The Scottsdale, Arizona, city council has approved zoning changes and a development agreement for the $1 billion-plus Optima McDowell Mountain Village mixed-use project. Developer Optima said in city council documents that it would start construction as soon as possible.

The project will encompass a total of almost 22 acres and will feature six, eight-story buildings – a mix of apartments and condominiums – around the perimeter of the property. The buildings will have 14-foot-high, glass-enclosed ground-floor levels, rooftop decks and landscaped terraces.

Optima said it will build two of the six buildings as part of the project’s first phase, according to its city council presentation.

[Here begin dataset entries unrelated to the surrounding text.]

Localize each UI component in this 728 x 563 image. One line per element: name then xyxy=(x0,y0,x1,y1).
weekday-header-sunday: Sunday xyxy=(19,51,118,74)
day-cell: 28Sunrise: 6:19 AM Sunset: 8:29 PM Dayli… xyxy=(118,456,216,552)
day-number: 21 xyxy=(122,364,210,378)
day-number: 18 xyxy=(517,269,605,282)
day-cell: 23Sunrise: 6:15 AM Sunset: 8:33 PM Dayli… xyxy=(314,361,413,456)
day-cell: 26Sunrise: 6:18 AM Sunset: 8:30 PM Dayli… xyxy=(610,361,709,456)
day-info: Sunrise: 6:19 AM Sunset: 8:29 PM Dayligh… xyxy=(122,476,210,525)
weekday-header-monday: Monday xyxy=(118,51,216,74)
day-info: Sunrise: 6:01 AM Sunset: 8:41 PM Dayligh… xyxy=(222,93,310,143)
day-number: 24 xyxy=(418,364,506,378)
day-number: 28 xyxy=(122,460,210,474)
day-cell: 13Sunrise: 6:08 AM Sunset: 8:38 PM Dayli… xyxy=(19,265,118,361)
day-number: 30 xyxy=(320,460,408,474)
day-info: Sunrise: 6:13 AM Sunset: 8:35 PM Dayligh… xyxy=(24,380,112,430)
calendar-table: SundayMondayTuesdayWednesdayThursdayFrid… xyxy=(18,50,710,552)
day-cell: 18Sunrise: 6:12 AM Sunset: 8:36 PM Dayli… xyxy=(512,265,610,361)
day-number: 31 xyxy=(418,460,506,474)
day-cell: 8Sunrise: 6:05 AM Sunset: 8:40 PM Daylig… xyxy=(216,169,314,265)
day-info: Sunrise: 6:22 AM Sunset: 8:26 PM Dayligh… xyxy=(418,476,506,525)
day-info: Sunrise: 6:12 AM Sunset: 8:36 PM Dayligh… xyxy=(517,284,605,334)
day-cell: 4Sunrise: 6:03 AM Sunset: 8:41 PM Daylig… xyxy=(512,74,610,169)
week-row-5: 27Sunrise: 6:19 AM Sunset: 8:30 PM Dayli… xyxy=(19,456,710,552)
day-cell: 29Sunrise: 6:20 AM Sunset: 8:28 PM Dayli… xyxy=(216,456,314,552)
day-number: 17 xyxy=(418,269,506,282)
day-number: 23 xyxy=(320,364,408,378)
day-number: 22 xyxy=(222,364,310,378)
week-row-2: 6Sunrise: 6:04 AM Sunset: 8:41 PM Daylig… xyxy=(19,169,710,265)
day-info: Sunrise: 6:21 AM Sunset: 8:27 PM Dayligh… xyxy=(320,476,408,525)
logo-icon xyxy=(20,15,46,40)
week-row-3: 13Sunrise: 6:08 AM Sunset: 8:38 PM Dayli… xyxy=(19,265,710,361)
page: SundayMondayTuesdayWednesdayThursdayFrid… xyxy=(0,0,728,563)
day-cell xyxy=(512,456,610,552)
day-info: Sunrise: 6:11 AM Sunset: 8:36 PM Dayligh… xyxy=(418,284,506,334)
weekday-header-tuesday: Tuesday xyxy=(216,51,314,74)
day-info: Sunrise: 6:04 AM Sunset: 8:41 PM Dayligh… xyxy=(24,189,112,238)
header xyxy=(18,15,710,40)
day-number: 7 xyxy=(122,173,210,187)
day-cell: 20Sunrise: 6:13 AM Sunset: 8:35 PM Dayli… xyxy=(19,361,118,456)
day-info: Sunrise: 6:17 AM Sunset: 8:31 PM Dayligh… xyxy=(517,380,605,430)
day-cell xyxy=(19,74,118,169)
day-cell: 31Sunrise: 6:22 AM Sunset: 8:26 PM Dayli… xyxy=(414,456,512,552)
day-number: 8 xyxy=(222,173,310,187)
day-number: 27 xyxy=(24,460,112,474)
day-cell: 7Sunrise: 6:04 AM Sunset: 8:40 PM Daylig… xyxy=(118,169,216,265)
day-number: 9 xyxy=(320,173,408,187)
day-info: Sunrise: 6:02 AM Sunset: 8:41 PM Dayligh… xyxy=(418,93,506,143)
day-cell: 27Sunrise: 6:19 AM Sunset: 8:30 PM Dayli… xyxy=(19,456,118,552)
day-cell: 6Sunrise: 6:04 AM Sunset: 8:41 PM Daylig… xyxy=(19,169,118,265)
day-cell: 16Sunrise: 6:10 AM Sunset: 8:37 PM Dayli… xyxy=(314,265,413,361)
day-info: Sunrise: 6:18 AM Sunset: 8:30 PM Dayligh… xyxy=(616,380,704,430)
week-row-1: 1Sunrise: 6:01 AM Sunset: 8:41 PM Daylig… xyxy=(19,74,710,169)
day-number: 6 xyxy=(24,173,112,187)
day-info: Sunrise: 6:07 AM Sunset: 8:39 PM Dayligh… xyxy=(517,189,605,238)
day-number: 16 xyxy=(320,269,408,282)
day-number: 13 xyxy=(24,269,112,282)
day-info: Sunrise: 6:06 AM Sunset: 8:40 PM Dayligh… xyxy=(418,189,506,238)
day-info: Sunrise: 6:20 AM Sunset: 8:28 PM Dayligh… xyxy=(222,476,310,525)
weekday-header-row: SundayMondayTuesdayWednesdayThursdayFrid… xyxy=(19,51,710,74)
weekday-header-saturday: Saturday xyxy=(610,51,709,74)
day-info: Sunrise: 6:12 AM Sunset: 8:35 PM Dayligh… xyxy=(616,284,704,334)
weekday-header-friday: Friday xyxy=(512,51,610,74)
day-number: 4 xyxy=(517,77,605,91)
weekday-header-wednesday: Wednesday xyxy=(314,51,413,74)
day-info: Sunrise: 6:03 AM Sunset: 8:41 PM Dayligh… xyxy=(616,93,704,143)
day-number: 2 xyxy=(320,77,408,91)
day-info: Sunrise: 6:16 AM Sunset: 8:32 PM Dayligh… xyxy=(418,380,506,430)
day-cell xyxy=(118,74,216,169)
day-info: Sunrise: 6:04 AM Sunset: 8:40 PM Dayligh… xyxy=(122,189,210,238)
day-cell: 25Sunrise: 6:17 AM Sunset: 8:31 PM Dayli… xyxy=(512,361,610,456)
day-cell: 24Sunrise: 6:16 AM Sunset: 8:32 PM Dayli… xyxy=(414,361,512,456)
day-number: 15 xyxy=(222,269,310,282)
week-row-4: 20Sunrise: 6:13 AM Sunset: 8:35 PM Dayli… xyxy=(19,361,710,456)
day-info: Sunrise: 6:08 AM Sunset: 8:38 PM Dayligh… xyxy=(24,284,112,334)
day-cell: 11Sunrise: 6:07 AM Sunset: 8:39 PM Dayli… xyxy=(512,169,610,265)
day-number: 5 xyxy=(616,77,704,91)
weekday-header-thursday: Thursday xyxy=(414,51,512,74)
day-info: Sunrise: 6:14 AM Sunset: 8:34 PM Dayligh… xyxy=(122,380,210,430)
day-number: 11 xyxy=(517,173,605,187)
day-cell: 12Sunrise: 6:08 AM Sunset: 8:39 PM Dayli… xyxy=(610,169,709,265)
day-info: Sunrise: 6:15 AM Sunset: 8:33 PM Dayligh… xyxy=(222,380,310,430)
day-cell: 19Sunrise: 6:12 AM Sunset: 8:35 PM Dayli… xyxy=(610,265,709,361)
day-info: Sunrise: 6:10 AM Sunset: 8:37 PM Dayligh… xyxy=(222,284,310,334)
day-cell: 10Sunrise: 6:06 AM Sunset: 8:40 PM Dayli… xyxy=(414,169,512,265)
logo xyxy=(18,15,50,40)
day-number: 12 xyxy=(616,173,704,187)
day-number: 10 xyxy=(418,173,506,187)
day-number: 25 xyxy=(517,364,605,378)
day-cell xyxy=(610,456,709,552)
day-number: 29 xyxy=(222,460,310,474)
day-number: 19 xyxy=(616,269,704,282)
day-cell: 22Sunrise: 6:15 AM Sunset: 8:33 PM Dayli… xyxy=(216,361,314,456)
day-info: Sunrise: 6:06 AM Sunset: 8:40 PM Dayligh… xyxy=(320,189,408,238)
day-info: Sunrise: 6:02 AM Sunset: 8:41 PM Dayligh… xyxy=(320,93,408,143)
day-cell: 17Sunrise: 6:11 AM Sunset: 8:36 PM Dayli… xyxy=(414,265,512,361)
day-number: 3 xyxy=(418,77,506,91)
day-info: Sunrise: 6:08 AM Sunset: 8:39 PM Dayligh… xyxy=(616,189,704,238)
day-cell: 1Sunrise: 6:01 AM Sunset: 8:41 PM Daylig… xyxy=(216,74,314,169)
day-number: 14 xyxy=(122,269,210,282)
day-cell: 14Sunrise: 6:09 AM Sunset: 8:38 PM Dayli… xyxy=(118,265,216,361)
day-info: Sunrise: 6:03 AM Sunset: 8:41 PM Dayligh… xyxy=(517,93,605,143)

Optima said the introduction of more than 1,300 residential units into the Scottsdale area will help ease the housing shortage in the area and help stabilize rents.

The city council approved the project’s density – 61 homes per acre – and a maximum 118-foot height in return for almost $16 million that Optima will pay into the into the Greater Airpark Special Improvement Trust Fund. The mayor and city council decide how to use money from the fund.

The project is located within the confines of the airpark, the area surrounding Scottsdale Airport general aviation facility. Airpark and city plans have identified the section of the airpark where Optima is building as one that it is suited for mixed-use and high-density residential projects.

Optima has also agreed to a special water plan through which the developer will give the city long-term storage credits it has purchased, enough to make the project net neutral for Scottsdale water demand for 10 years.

The project will also include:

  • A swimming pool and running track on top of each building’s roof deck;
  • Approximately 12 acres of open space with a multi-use path that will connect to the city’s bicycle master plan, a putting green and seating areas;
  • 36,000 square feet of “destination” commercial and retail space within the 12 acres;
  • 100% underground parking and other services to maximize usable, above-ground space;
  • An approximately 210,000-gallon rainwater harvesting system for reuse onsite.

Optima executives and architects David C. Hovey and David Hovey Jr. designed the project.